Merging of Work and Play
This relates to privacy as well – if you are tweeting/facebooking with your workmates you may not be able to post everything. What happens if your boss wants to connect with you on facebook – you’re damned if you and damned if you dont (and if you’re a boss, please don’t request to be a facebook friend of your team-wait to be asked, it puts people in an impossible situation). You also need to be clear what is your personal account and what is your work account if you are communicating with two different hats on, although the people you are connecting with may be in both groups.
New communication, new world. The interweb provides written, visual and audio communication depending on what you prefer. It would be interesting to see whether there are certain psychological profiles who tend to take to online communication more than others.
The interweb is also bringing communication to another level of research.
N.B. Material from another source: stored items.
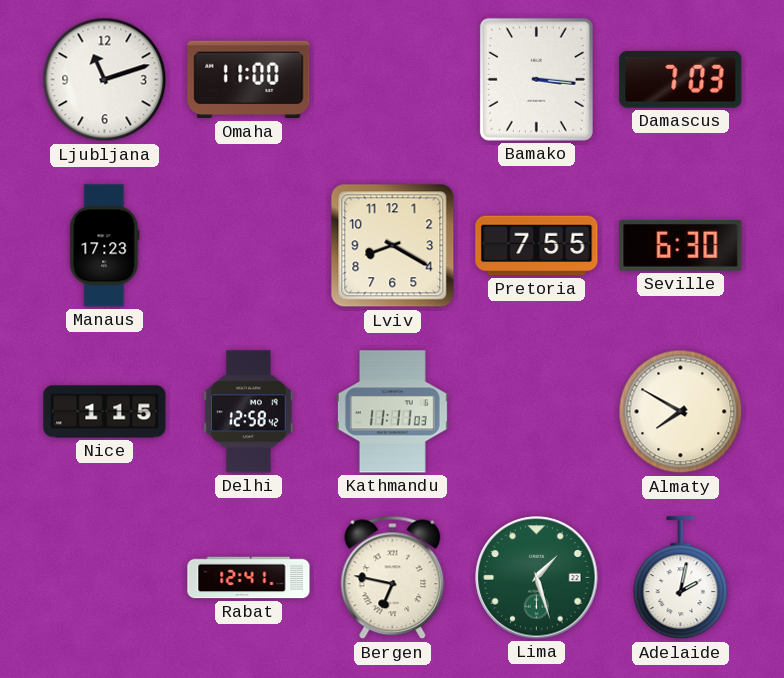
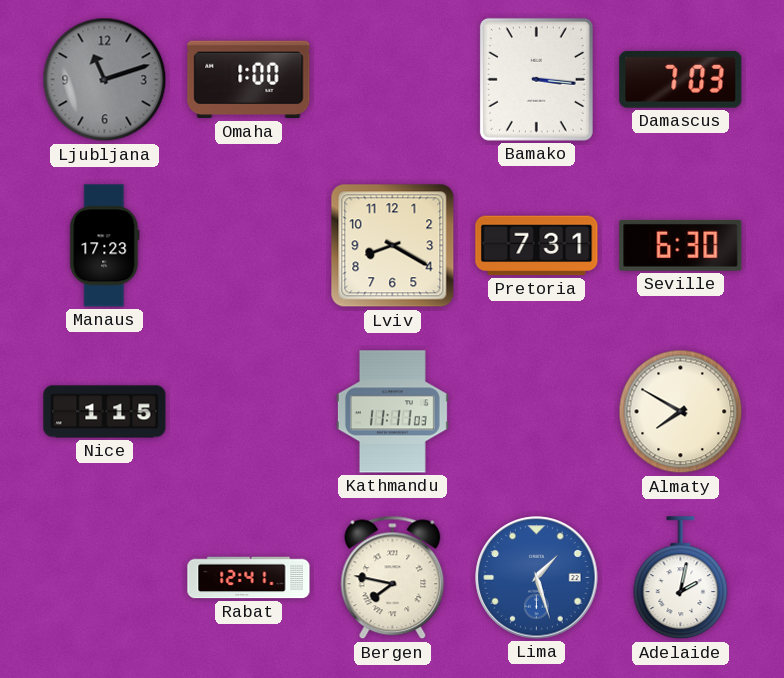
Ljubljana dial: white -> grey
Omaha: 11:00 -> 1:00
Pretoria: 7:55 -> 7:31
Delhi: 12:58 -> none
Bergen: 6:47 -> 7:47
Lima dial: green -> blue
This project by Spheres is shaped by dialogue and a net of semantic conversations. I’ve clicked on Mind to look at the dialogue created around it. They say:
‘[…] Whose place is it, for example, to define the meaning of life? -Biologists, philosophers, chemists, historians, writers, journalists, theologians, mystics, metaphysicians, school teachers, parents? -All of them at the same time? Every one of us? We are not interested in the definition of the word, but rather in the dialogue created around it. A single word, like life, contains an infinite extensive trans-cultural and trans-temporal dialogue.’
Arguments and Disagreements
Falling out – open criticism, snide comments, personal attacks – what goes on the web stays on the web. Arguing is hard at the best of times, here it’s locked down forever. Interestingly, what once may have made me cringe with embarrassment due to how public it was, now begins to matter less – although it might stay on the web forever, along with a garganguan gazillion other things (I made that number up), in a sense it becomes part of the interweb debris. If you want to sift amongst that be my guest, but there may be better ways to spend your time. However, a personal rule is that if anyone tries to bait me into a public personal discussion they are going to be heartily out of luck. Nevertheless, if I think something is going to turn into an issue I pick up the phone rather than deal with it online, written words can be misinterpreted and misused.
There is a trend for people to be far more willing to criticise someone (eg a presenter) online than I suspect would be the case if they were having to say it in person. There may come a time where the twittersphere, for one, will moderate itself and shout down people who are getting out of line. At least I hope so. Criticism that is personal in nature doesn’t add anything to the conversation and in my opinion reflects badly on the one who is doing it. If you can’t say it in person, don’t say it online.